Savings Bonds vs. 529 Plans: A Comparison
While savings bonds offer safety and potential tax advantages, 529 college savings plans have emerged as a more popular college savings investment tool for several reasons.
529 Plans:
- Growth Potential: They offer growth for college savings on a federal tax-free basis if used for what are known as qualified educational expenses - tuition and books, for example - and an array of investment options.
- Higher Returns: Over a seven- or nine-year period, you should get rate of return of 5 percent at least with 529 plans.
- Flexibility: 529 plans offer a wide variety of investment options, allowing you to tailor your portfolio to your risk tolerance and time horizon.
Savings Bonds:
- Safety: Savings bonds are a government-guaranteed, safe, low-risk investment.
- Lower Returns: The interest rate on a Series EE bond is a paltry 0.1 percent, meaning if you invest $100, you earn one penny each year. However, the Treasury guarantees that for an electronic EE bond with a June 2003 or later issue date, after 20 years, the redemption value will be at least twice the purchase price of the bond. That means a $10,000 bond bought today would be worth $20,000 if the owner held it until 2037, earning the equivalent of about 3.5 percent a year.
- Tax Advantages: Offer tax benefits for higher education if owners meet certain requirements.

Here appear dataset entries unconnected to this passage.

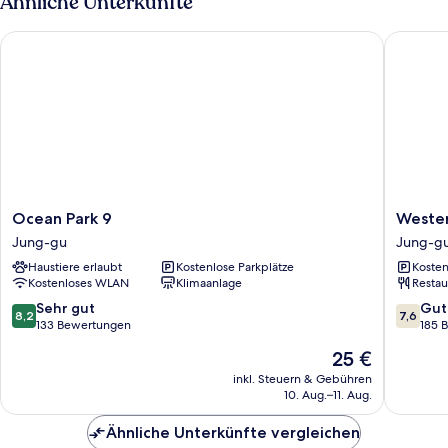
Ähnliche Unterkünfte
Harbor
View
Ocean Park 9
Western 
Ocean
Western
Ocean Park 9
Wester
Park
Grace
Jung-gu
Jung-g
9
Hotel
Haustiere erlaubt
Kostenlose Parkplätze
Kosten
Jung-
Jung-
Kostenloses WLAN
Klimaanlage
Restau
gu
gu
8.2
7.6
Sehr gut
Gut
8,2
7,6
von
von
133 Bewertungen
185 
10,
10,
Der
25 €
Sehr
Gut,
Preis
gut,
185
inkl. Steuern & Gebühren
beträgt
10. Aug.–11. Aug.
133
Bewert
25 €
Bewertungen
Ähnliche Unterkünfte vergleichen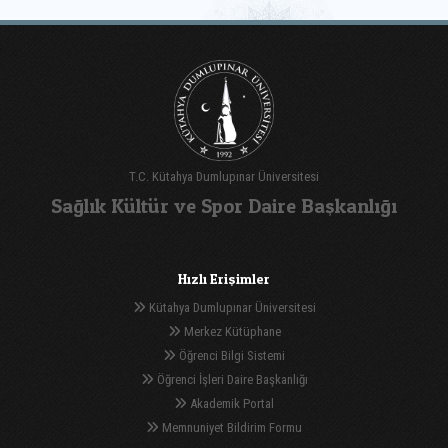
T.C. Kütahya Dumlupınar Üniversitesi
Sağlık Kültür ve Spor Daire Başkanlığı
Hızlı Erişimler
Kütahya Dumlupınar Üniversitesi
Merkez Kütüphane
Öğrenci Bilgi Sistemi
Öğrenci İşleri Daire Başkanlığı
Akademik Portal
Memnuniyet Bildirim Formu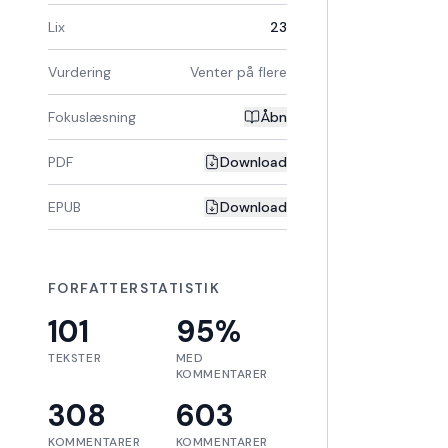
Lix
23
Vurdering
Venter på flere
Fokuslæsning
Åbn
PDF
Download
EPUB
Download
FORFATTERSTATISTIK
101
95
%
TEKSTER
MED
KOMMENTARER
308
603
KOMMENTARER
KOMMENTARER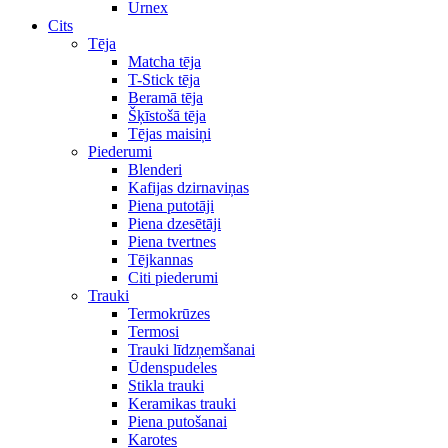
Urnex
Cits
Tēja
Matcha tēja
T-Stick tēja
Beramā tēja
Šķīstošā tēja
Tējas maisiņi
Piederumi
Blenderi
Kafijas dzirnaviņas
Piena putotāji
Piena dzesētāji
Piena tvertnes
Tējkannas
Citi piederumi
Trauki
Termokrūzes
Termosi
Trauki līdzņemšanai
Ūdenspudeles
Stikla trauki
Keramikas trauki
Piena putošanai
Karotes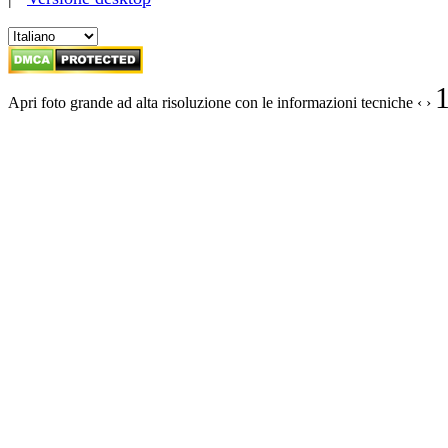
Apri foto grande ad alta risoluzione con le informazioni tecniche
‹
›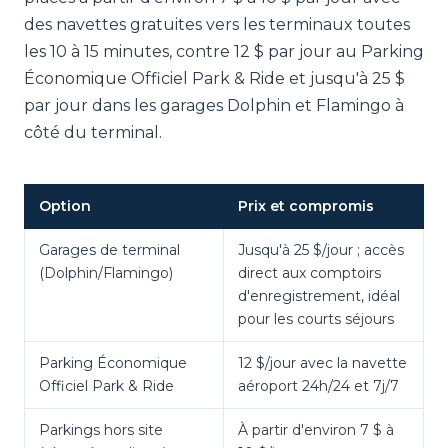
des navettes gratuites vers les terminaux toutes
les 10 à 15 minutes, contre 12 $ par jour au Parking
Économique Officiel Park & Ride et jusqu'à 25 $
par jour dans les garages Dolphin et Flamingo à
côté du terminal.
Option
Prix et compromis
Garages de terminal
Jusqu'à 25 $/jour ; accès
(Dolphin/Flamingo)
direct aux comptoirs
d'enregistrement, idéal
pour les courts séjours
Parking Économique
12 $/jour avec la navette
Officiel Park & Ride
aéroport 24h/24 et 7j/7
Parkings hors site
À partir d'environ 7 $ à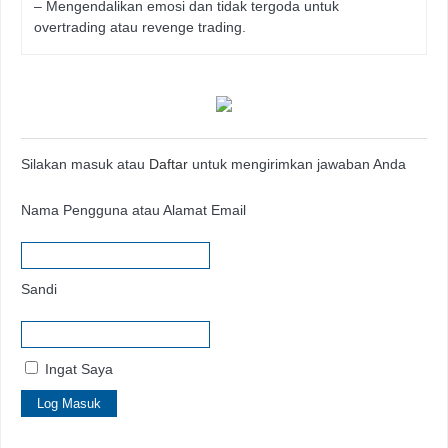
– Mengendalikan emosi dan tidak tergoda untuk
overtrading atau revenge trading.
Silakan masuk atau
Daftar
untuk mengirimkan jawaban Anda
Nama Pengguna atau Alamat Email
Sandi
Ingat Saya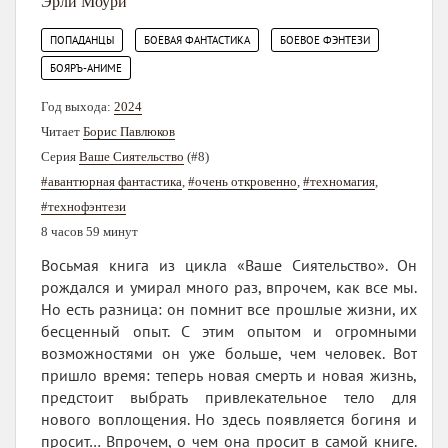
Эрли Моури
,
,
,
ПОПАДАНЦЫ
БОЕВАЯ ФАНТАСТИКА
БОЕВОЕ ФЭНТЕЗИ
БОЯРЪ-АНИМЕ
Год выхода:
2024
Читает
Борис Павлюков
Серия
Ваше Сиятельство
(#8)
#авантюрная фантастика
,
#очень откровенно
,
#техномагия
,
#технофэнтези
8 часов 59 минут
Восьмая книга из цикла «Ваше Сиятельство». Он
рождался и умирал много раз, впрочем, как все мы.
Но есть разница: он помнит все прошлые жизни, их
бесценный опыт. С этим опытом и огромными
возможностями он уже больше, чем человек. Вот
пришло время: теперь новая смерть и новая жизнь,
предстоит выбрать привлекательное тело для
нового воплощения. Но здесь появляется богиня и
просит… Впрочем, о чем она просит в самой книге.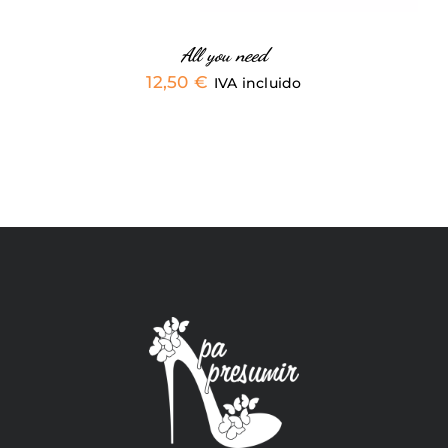
EN
LA
PÁGINA
All you need
DE
12,50
€
IVA incluido
PRODUCTO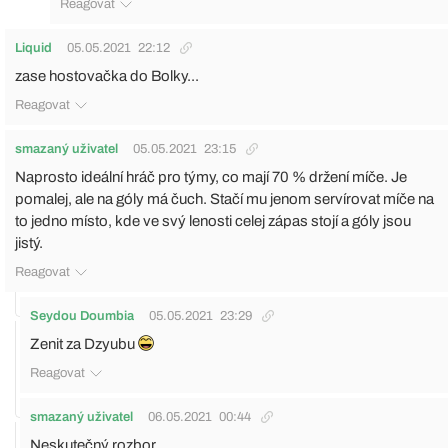
Reagovat
Liquid
05.05.2021
22:12
zase hostovačka do Bolky...
Reagovat
smazaný uživatel
05.05.2021
23:15
Naprosto ideální hráč pro týmy, co mají 70 % držení míče. Je
pomalej, ale na góly má čuch. Stačí mu jenom servírovat míče na
to jedno místo, kde ve svý lenosti celej zápas stojí a góly jsou
jistý.
Reagovat
Seydou Doumbia
05.05.2021
23:29
Zenit za Dzyubu
Reagovat
smazaný uživatel
06.05.2021
00:44
Neskutečný rozbor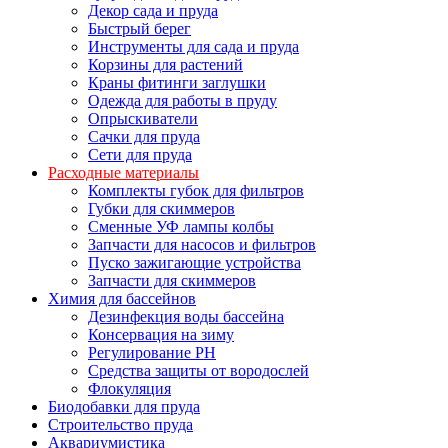
Декор сада и пруда
Быстрый берег
Инструменты для сада и пруда
Корзины для растений
Краны фитинги заглушки
Одежда для работы в пруду
Опрыскиватели
Сачки для пруда
Сети для пруда
Расходные материалы
Комплекты губок для фильтров
Губки для скиммеров
Сменные УФ лампы колбы
Запчасти для насосов и фильтров
Пуско зажигающие устройства
Запчасти для скиммеров
Химия для бассейнов
Дезинфекция воды бассейна
Консервация на зиму
Регулирование PH
Средства защиты от вородослей
Флокуляция
Биодобавки для пруда
Строительство пруда
Аквариумистика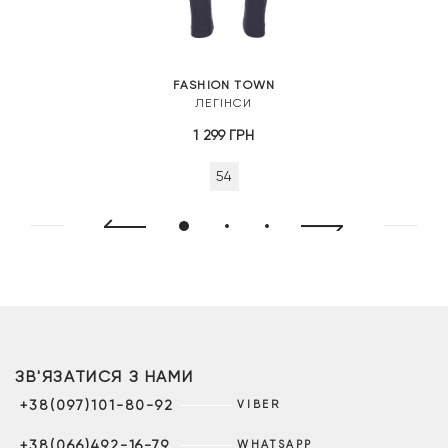
FASHION TOWN
ЛЕГІНСИ
1 299
ГРН
54
ЗВ'ЯЗАТИСЯ З НАМИ
+38(097)101-80-92
VIBER
+38(066)492-16-79
WHATSAPP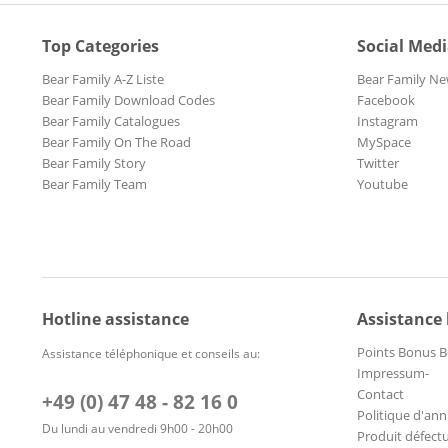
Top Categories
Social Med
Bear Family A-Z Liste
Bear Family Ne
Bear Family Download Codes
Facebook
Bear Family Catalogues
Instagram
Bear Family On The Road
MySpace
Bear Family Story
Twitter
Bear Family Team
Youtube
Hotline assistance
Assistance
Points Bonus B
Assistance téléphonique et conseils au:
Impressum-
Contact
+49 (0) 47 48 - 82 16 0
Politique d'ann
Du lundi au vendredi 9h00 - 20h00
Produit défect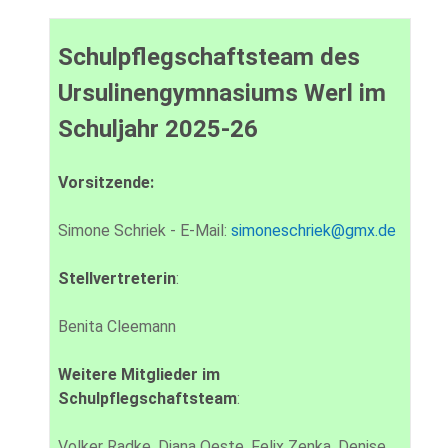
Schulpflegschaftsteam des
Ursulinengymnasiums Werl im
Schuljahr 2025-26
Vorsitzende:
Simone Schriek - E-Mail:
simoneschriek@gmx.de
Stellvertreterin
:
Benita Cleemann
Weitere Mitglieder im
Schulpflegschaftsteam
:
Volker Radke, Diana Oeste, Felix Zenka, Denise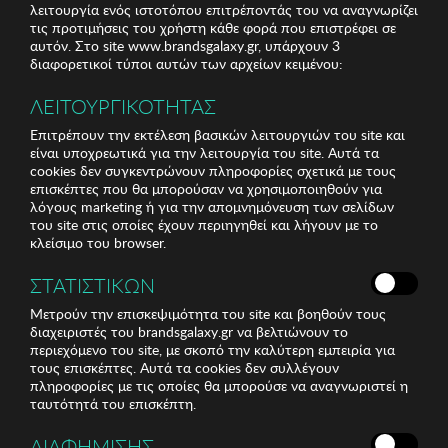
λειτουργία ενός ιστοτόπου επιτρέποντάς του να αναγνωρίζει
τις προτιμήσεις του χρήστη κάθε φορά που επιστρέφει σε
αυτόν. Στο site www.brandsgalaxy.gr, υπάρχουν 3
διαφορετικοί τύποι αυτών των αρχείων κειμένου:
ΛΕΙΤΟΥΡΓΙΚΟΤΗΤΑΣ
Επιτρέπουν την εκτέλεση βασικών λειτουργιών του site και
είναι υποχρεωτικά για την λειτουργία του site. Αυτά τα
cookies δεν συγκεντρώνουν πληροφορίες σχετικά με τους
επισκέπτες που θα μπορούσαν να χρησιμοποιηθούν για
λόγους marketing ή για την απομνημόνευση των σελίδων
του site στις οποίες έχουν περιηγηθεί και λήγουν με το
κλείσιμο του browser.
ΣΤΑΤΙΣΤΙΚΩΝ
Μετρούν την επισκεψιμότητα του site και βοηθούν τους
διαχειριστές του brandsgalaxy.gr να βελτιώνουν το
περιεχόμενο του site, με σκοπό την καλύτερη εμπειρία για
τους επισκέπτες. Αυτά τα cookies δεν συλλέγουν
πληροφορίες με τις οποίες θα μπορούσε να αναγνωριστεί η
ταυτότητά του επισκέπτη.
ΔΙΑΦΗΜΙΣΗΣ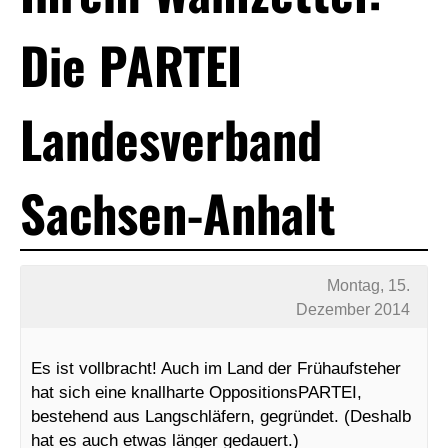
Die PARTEI
Landesverband
Sachsen-Anhalt
Montag, 15.
Dezember 2014
Es ist vollbracht! Auch im Land der Frühaufsteher
hat sich eine
knallharte OppositionsPARTEI,
bestehend aus Langschläfern, gegründet. (Deshalb
hat es auch etwas länger gedauert.)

When to Consider Savings Bonds
Despite the higher growth potential of 529 plans, savings bonds can still be a valuable component of a college savings strategy in specific situations:
- Risk Aversion: With savings bonds, owners will have little fear of losing their principal investment. If you aren't satisfied by the 529 plan's conservative options, a parent could consider including savings bonds as an element of a college savings strategy. They may serve as an effective complement to investments in a 529 account that may have more potential risk and reward.
- Inflation Hedge: Series I bonds may be an attractive option, at least while they’re yielding a high rate, for saving for college. Series I bonds are often a popular investment when inflation rises.
- Older Bonds: If you purchased a savings bond in the 1980s or 1990s, when interest rates were more competitive, you may want to hang on to your savings bonds to full maturity. If you bought in the '90s, there could be 7 or 8 percent interest on those things. You really wouldn't want to cash them out if you don't have to.
- Tax Benefits: If you are holding a savings bond that you purchased after 1989 and think you may exceed the income limitations, cash it out and rolling it into a 529, where you could still get favorable tax treatment. You have 60 days to do so, but make sure you also fill out IRS form 8815 "to qualify you did not take money and run".
Cautions Regarding Series I Bonds
- No federal tax protection unless used for education: You’ll lose the federal tax exclusion of your Series I bonds if they’re not used for educational purposes.
- Yield may adjust lower: The Series I bonds offer a solid yield now, but that yield declines as inflation falls, especially given the Fed’s recent rate cut.
- May not yield and compound well over time: A continued decline in yields is likely to happen as the Fed works to hit its 2 percent inflation target.
- Lower current yield than a well-diversified portfolio of stocks: Yields on Series I bonds tend to be higher in times of elevated inflation, but are generally still lower than the long-term return on the Standard & Poor’s 500 index, a collection of hundreds of America’s top companies.